2024年4月24日(水)

ヒットメーカーの舞台裏

2013年7月6日

 短期間で完売となった初期受注の顧客は、タブレット製品に強い関心をもつ層が中心になったそうだが、UEIはキーボード入力が不得手な高齢者や、パソコンを学習する小学生など幅広い層に活用してもらえるとにらんでいる。実際、同社には医療や教育関係などを含め、100件ほどの問い合わせや引き合いが寄せられており、開発チームの「想像を超えた」用途も少なくないという。

 修士課程や海外留学と、英語の勉強を進めて教師になるはずだった辻だが、翻訳などのアルバイト先だった「面白いことをしている会社」にそのまま入った。もの心ついた頃から家庭用ゲーム機に親しみ、多くのソフトや機器に触れて来たことが、結局「今の仕事のベース」になった。

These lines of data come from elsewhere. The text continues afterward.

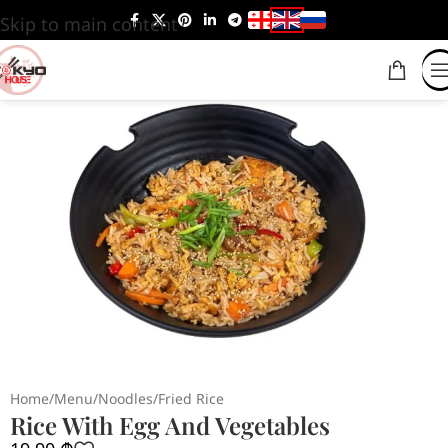
Skip to main content
Home
/
Menu
/
Noodles
/
Fried Rice
Rice With Egg And Vegetables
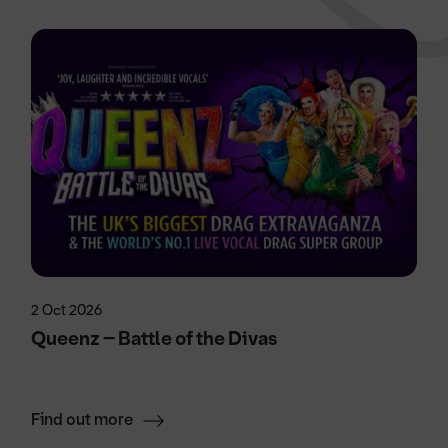
2 Oct 2026
Queenz – Battle of the Divas
Find out more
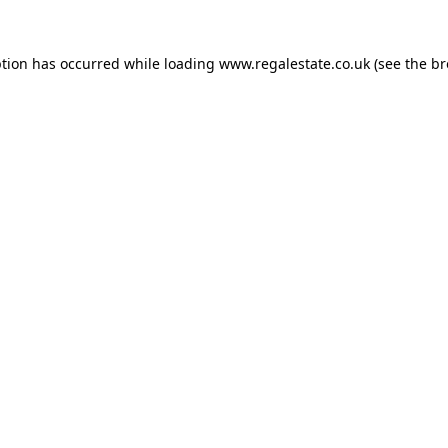
ption has occurred while loading
www.regalestate.co.uk
(see the
br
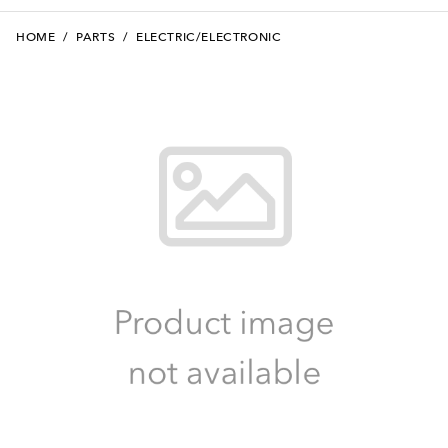
HOME
/
PARTS
/
ELECTRIC/ELECTRONIC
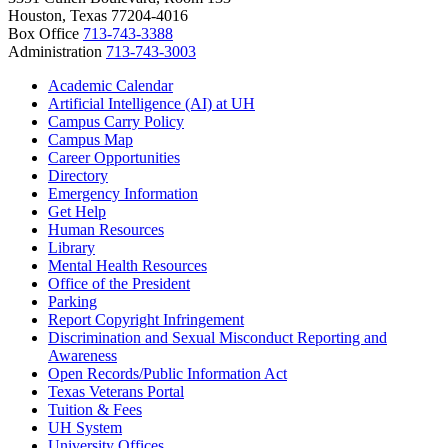
Houston, Texas 77204-4016
Box Office
713-743-3388
Administration
713-743-3003
Academic Calendar
Artificial Intelligence (AI) at UH
Campus Carry Policy
Campus Map
Career Opportunities
Directory
Emergency Information
Get Help
Human Resources
Library
Mental Health Resources
Office of the President
Parking
Report Copyright Infringement
Discrimination and Sexual Misconduct Reporting and
Awareness
Open Records/Public Information Act
Texas Veterans Portal
Tuition & Fees
UH System
University Offices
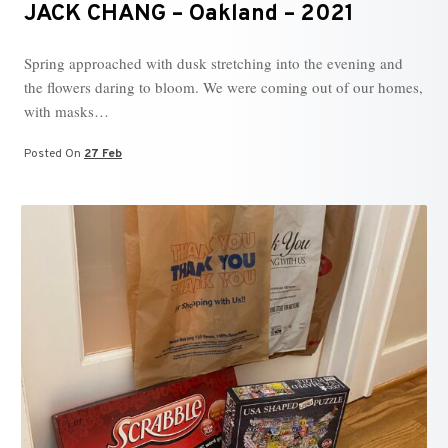
JACK CHANG – Oakland – 2021
Spring approached with dusk stretching into the evening and
the flowers daring to bloom. We were coming out of our homes,
with masks…
Posted On
27 Feb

 ただし、「経験は浅く、まだまだ学ぶことは山積み」と、enchantMOONのヒットにも、自らのポジションをしっかり見据えている。(敬称略)

(写真:井上智幸)

■メイキング オブ ヒットメーカー 辻 秀美(つじ・ひでみ)さん
プランナー

1984年生まれ
東京都八王子市に生まれる。幼少の頃からテレビゲームをこよなく愛し、名の知れたゲーム端末はほとんどもっていた。かと言ってインドア派ということではなく、中学・高校ではソフトボール部に所属し、ピッチャーとして活躍した一面ももつ。また、小学校低学年の頃から英語に興味があり、英会話を学んでいた。
2003年(18歳)
英語教師になることを夢見て、早稲田大学教育学部英語英文学科へ進学。中学・高校の英語の教員免許を取得した。在学中は英文学、とりわけ「詩」の研究をしている教授の講義に感銘を受け、英文学の勉強に没頭する。学部の勉強だけでは飽き足らず、同大学大学院へ進み、ロマン派の詩を中心に研究した。
2008年(23歳)
大学院1年時の2月にアルバイトを探していたところ、ユビキタスエンターテインメントに出会う。社内向けに、自社に関係のある海外情報を翻訳する仕事を担当した。1年間のイギリス留学時も休みの時期にフランスやアメリカで開催された展示会でプレゼンをするなど、アルバイトながら貴重な戦力として活躍。
2010年(25歳)
大学院を卒業。教師への道も考えたが、「自分自身この会社で成長したい」との思いから、ユビキタスエンターテインメントに入社。以来、製品の企画立案を中心に、キャラクター制作なども手掛ける。